=== DATA TO USE ===

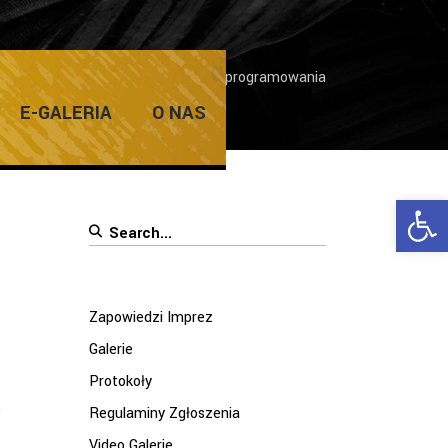
aw Artystycznych
/
Warsztaty z programowania
E-GALERIA
O NAS
Ope
Search
for:
Zapowiedzi Imprez
Galerie
Protokoły
,
Regulaminy Zgłoszenia
Video Galerie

===

▶ **TASK GOAL**
Without any of its images, the data above should be returned exactly.

▶ **EXERCISE RESULT**
aw Artystycznych
/
Warsztaty z programowania
E-GALERIA
O NAS
Ope
Search
for:
Zapowiedzi Imprez
Galerie
Protokoły
,
Regulaminy Zgłoszenia
Video Galerie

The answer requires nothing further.